Top of Given entries
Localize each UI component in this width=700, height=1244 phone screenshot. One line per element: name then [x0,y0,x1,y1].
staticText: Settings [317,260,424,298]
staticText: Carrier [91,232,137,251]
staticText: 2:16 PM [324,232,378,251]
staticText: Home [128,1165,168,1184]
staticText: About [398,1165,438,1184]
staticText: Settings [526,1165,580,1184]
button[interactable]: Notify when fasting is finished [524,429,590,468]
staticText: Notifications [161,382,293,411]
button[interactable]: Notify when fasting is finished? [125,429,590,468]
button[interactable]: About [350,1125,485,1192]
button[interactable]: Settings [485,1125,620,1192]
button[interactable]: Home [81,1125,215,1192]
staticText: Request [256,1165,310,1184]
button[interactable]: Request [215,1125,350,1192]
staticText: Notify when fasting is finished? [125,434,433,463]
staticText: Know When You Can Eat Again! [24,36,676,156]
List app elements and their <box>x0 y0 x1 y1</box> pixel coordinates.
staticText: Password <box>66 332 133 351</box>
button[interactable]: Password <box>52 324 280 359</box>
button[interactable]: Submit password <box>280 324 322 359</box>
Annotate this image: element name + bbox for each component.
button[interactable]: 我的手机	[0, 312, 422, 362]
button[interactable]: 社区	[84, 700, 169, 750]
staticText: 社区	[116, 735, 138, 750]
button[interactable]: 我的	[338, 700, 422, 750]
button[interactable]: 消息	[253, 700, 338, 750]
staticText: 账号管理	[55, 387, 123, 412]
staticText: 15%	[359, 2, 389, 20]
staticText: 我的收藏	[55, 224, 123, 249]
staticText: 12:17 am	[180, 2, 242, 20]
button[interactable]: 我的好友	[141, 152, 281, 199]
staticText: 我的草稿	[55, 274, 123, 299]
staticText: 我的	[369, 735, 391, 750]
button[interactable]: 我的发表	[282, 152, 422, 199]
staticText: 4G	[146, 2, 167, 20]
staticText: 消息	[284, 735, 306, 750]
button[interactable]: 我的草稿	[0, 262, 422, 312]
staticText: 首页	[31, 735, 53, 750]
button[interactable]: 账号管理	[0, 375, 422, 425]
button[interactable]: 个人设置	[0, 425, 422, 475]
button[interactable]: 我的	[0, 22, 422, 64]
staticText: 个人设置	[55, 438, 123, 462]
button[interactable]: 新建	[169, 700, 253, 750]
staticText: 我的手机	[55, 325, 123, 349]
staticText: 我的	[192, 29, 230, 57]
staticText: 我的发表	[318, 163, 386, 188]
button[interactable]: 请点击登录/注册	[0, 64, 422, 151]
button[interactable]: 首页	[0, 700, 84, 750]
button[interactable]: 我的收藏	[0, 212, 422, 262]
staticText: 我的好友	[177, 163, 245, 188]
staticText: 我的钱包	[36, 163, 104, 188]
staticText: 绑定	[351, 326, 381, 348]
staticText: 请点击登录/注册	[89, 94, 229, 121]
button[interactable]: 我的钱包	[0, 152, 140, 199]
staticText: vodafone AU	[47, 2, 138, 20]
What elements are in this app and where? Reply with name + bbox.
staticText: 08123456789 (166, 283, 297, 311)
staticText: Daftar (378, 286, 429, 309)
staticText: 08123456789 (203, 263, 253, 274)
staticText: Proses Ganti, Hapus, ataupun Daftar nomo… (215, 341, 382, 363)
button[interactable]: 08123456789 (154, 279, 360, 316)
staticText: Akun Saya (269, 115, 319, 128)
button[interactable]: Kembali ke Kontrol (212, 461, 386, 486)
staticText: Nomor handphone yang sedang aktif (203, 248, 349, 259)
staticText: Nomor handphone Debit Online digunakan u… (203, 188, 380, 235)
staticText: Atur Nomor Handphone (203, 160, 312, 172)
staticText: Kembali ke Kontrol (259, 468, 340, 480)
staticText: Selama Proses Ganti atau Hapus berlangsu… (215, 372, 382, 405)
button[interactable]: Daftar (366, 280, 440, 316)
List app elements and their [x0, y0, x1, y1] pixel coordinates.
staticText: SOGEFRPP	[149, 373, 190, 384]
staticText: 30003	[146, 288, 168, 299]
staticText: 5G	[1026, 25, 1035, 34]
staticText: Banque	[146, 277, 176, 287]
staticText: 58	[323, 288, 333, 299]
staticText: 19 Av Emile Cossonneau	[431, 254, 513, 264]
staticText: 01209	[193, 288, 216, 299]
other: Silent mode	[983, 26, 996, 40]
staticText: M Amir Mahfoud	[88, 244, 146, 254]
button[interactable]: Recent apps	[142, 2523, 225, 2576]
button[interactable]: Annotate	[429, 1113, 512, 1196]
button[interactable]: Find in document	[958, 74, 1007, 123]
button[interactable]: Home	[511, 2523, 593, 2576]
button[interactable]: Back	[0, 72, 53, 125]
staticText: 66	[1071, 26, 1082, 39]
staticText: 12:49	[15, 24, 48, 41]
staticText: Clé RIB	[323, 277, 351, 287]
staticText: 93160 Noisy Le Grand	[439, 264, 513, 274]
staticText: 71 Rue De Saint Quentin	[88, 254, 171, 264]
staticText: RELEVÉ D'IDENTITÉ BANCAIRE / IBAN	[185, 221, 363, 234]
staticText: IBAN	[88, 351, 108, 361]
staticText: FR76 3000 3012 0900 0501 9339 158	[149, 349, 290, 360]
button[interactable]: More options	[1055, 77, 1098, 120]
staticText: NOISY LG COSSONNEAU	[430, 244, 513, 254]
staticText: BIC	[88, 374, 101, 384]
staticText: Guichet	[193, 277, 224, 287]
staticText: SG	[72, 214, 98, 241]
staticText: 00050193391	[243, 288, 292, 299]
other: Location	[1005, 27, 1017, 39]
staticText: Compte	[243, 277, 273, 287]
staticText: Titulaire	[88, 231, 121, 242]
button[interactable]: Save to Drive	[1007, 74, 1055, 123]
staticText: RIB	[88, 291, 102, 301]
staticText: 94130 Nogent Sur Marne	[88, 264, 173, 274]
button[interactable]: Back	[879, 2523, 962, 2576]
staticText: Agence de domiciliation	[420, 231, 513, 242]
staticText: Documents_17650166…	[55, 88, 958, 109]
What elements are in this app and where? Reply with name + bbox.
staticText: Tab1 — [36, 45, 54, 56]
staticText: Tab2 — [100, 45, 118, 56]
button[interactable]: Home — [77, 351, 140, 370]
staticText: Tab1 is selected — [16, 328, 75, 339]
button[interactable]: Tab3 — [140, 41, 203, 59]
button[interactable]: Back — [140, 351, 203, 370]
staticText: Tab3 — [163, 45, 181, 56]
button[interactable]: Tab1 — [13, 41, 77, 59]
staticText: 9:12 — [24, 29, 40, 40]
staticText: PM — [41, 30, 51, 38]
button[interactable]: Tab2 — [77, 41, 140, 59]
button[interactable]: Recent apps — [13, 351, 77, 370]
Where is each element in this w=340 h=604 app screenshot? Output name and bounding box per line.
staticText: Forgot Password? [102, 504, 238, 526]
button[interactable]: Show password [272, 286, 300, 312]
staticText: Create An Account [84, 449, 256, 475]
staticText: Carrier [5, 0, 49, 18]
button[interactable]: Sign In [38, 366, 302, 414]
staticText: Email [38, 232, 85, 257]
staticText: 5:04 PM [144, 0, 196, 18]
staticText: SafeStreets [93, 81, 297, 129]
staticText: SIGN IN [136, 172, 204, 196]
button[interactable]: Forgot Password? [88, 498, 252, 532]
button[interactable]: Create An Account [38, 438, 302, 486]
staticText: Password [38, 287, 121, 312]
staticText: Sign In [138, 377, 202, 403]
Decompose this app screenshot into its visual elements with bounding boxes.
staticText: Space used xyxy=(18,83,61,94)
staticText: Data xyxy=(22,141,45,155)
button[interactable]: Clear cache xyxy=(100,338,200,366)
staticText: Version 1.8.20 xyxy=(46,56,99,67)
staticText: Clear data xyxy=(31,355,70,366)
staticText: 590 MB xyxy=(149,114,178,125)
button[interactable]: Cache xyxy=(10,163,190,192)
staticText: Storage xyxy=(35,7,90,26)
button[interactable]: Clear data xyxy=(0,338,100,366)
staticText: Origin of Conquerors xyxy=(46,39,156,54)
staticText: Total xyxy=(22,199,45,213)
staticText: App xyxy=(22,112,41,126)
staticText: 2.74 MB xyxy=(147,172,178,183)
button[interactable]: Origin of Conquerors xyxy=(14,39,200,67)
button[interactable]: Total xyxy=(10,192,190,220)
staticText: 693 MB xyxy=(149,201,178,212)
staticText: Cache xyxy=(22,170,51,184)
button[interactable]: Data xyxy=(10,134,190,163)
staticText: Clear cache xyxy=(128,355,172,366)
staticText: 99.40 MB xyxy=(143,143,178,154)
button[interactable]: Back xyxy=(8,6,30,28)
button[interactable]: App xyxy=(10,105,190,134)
Bottom of Given entries
## [Exercise goal]
Only lines that contain the string "their" count; pick each one out of the records and copy it.

## [Output of the task]
List app elements and their <box>x0 y0 x1 y1</box> pixel coordinates.
List app elements and their [x0, y0, x1, y1] pixel coordinates.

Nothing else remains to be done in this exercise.